WHAT IS REQUIRED ▸ Scan the data below for the string "virtuellen". Copy every line where it appears.

# # # # #

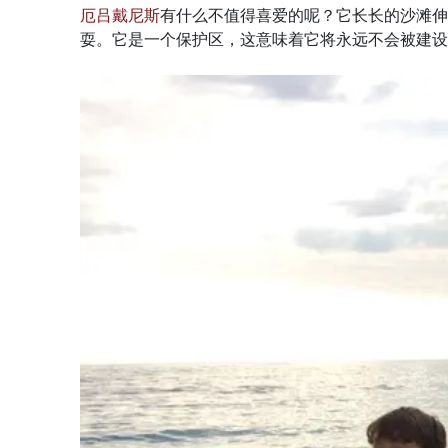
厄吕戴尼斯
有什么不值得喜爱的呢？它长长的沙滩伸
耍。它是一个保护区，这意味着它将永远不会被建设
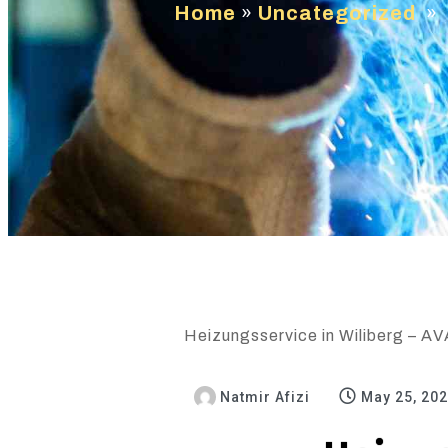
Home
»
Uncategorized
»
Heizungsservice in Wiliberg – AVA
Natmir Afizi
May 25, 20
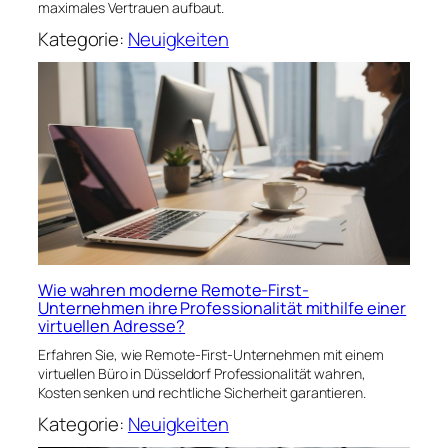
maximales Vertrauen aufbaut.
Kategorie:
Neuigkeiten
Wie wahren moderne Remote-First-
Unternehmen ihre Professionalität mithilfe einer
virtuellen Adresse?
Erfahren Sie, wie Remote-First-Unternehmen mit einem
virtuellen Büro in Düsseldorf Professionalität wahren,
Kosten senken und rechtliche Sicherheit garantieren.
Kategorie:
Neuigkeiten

# # # # #

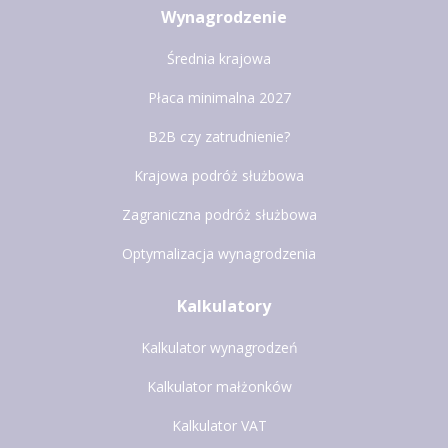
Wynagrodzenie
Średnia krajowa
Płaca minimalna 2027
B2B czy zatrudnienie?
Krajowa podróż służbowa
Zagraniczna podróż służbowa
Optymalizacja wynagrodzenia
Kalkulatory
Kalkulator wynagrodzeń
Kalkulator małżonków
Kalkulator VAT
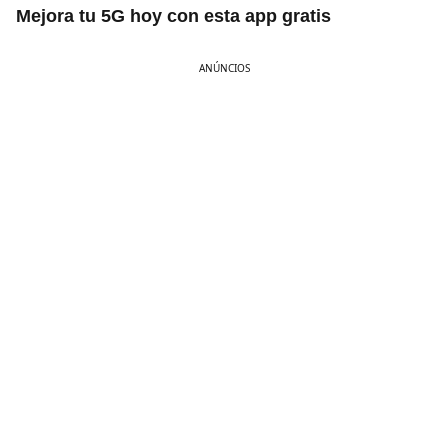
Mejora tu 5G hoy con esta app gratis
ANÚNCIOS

# # # # #

RESULT BELOW ▸
virtuellen Adresse?
virtuellen Büro in Düsseldorf Professionalität wahren,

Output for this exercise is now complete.